Ahí, en los periódicos y noticieros de TV, son glorificados un puñado de ignorantes que balbucean las mismas declaraciones estúpidas, atiborradas de obviedades y lugares comunes, una y otra vez (el contrincante siempre es un equipo difícil, tratarán de no darles el balón, todos darán lo mejor de sí mismos en el terreno). Y, cada vez, el hincha los oye hipnotizado, como si estuvieran revelando las claves de la creación del universo. El hincha, a su turno, busca su propia gloria rutinaria develando en las redes sociales su repetitiva condición de elegido de los dioses; o marchando exultante de felicidad en compañía de un ejército de otros elegidos, con los que alardea de su mítico heroísmo circular frente al rebaño de los efímeros Ulises de ayer por la tarde. Heroísmo que consiste en sentarse a ver TV.
La diferencia con el Sombrerero es que éste al menos deja de celebrar un día del año, mientras que los avispados hinchas deportivos disfrutan de 365 días de placeres de obligatorio cumplimiento prefabricados por poderosas multinacionales: reflejos de felicidad condicionados, que deben surgir del mismo modo que la saliva acude a las fauces de un perro a la vista de un hueso, so pena de que el acomplejado hincha se sienta inferior ante otros gozques de dos patas que responden a lo mismo. Tal como la amabilidad programada de los funcionarios de la recepción de un hotel de cinco estrellas. O como el entusiasmo robótico de un recreacionista. Con el agravante de que al hincha, a diferencia del recreacionista y del recepcionista, no le pagan por ello, sino que es él quien suele pagar costoso merchandising: la estupidez llevada al límite.

A mi no me importaría un carajo nada de esto -cada cual que desperdicie su tiempo en lo que quiera- si no fuera porque, por culpa de los millardos de elegidos del destino que van por ahí con sus carísimas camisetas oficiales, hasta los restaurantes más finos interrumpen una apropiada música de fondo para poner en sus televisores el disco rayado del partido de turno, narrado a los gritos por un atajo de mequetrefes.

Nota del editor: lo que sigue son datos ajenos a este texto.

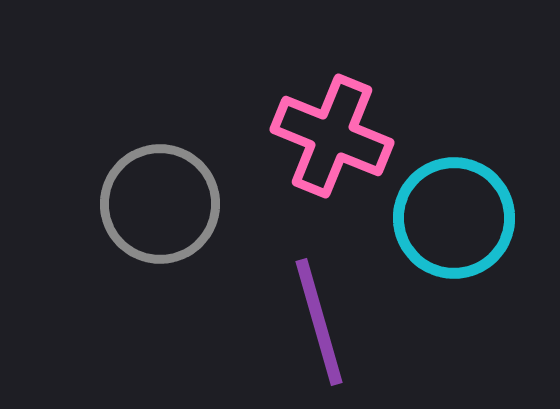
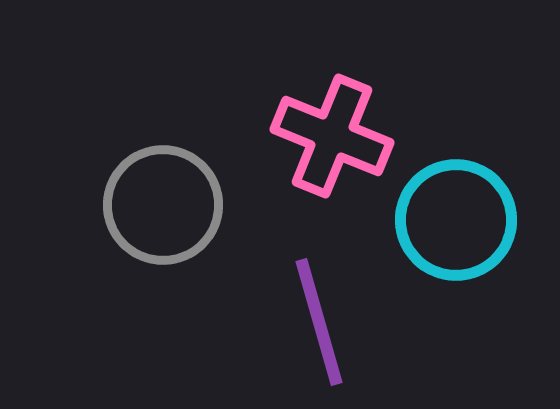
gray circle: moved 3 px right, 1 px down
cyan circle: moved 2 px right, 2 px down
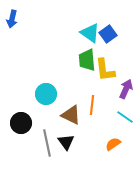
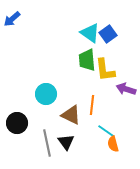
blue arrow: rotated 36 degrees clockwise
purple arrow: rotated 96 degrees counterclockwise
cyan line: moved 19 px left, 14 px down
black circle: moved 4 px left
orange semicircle: rotated 70 degrees counterclockwise
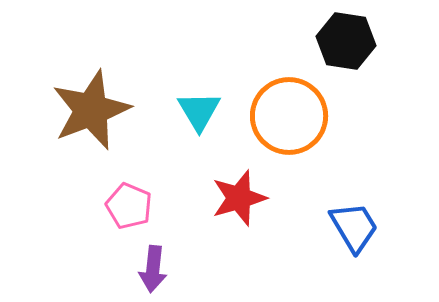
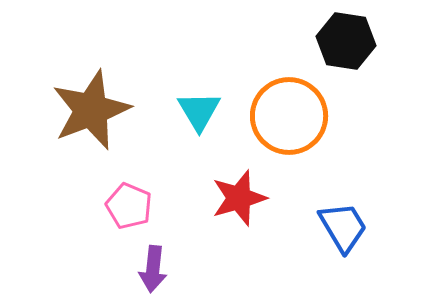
blue trapezoid: moved 11 px left
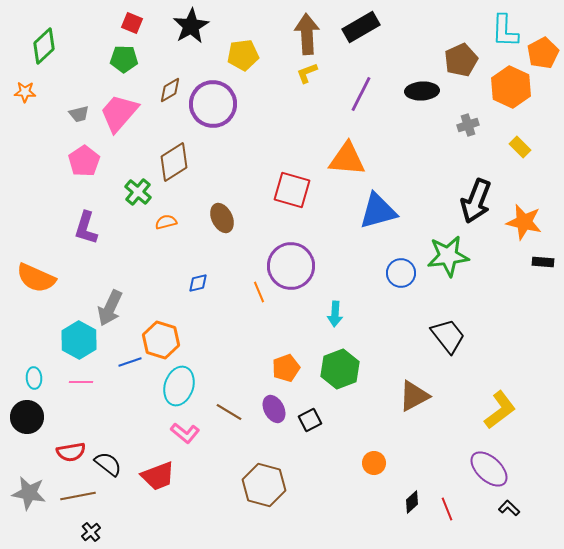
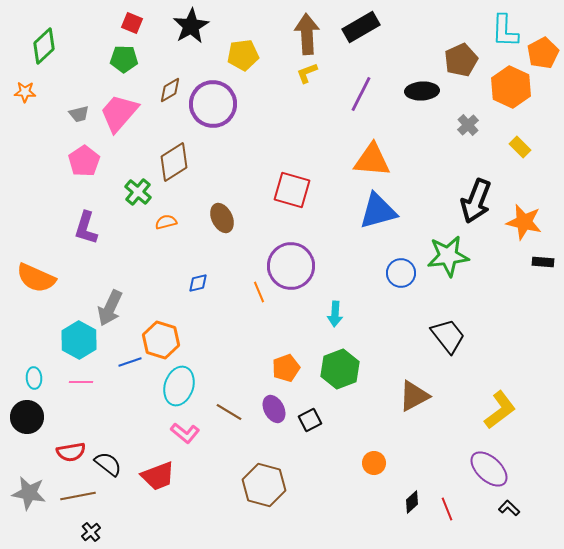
gray cross at (468, 125): rotated 25 degrees counterclockwise
orange triangle at (347, 159): moved 25 px right, 1 px down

Pero ni modo: mientras yo espero el 2014 para disfrutar del infrecuente Mundial de Fútbol –que se da, a lo sumo, tres veces por década- no puedo darme el lujo de malquistarme con media humanidad. Así que, como supongo que no bien termina usted de leer esto comienza un partido de Messi, por favor transmítale –y reciba usted, de paso- mi más sincero abrazo de no-cumpleaños.
Lo veré esta tarde por ahí, celebrando con su bandera.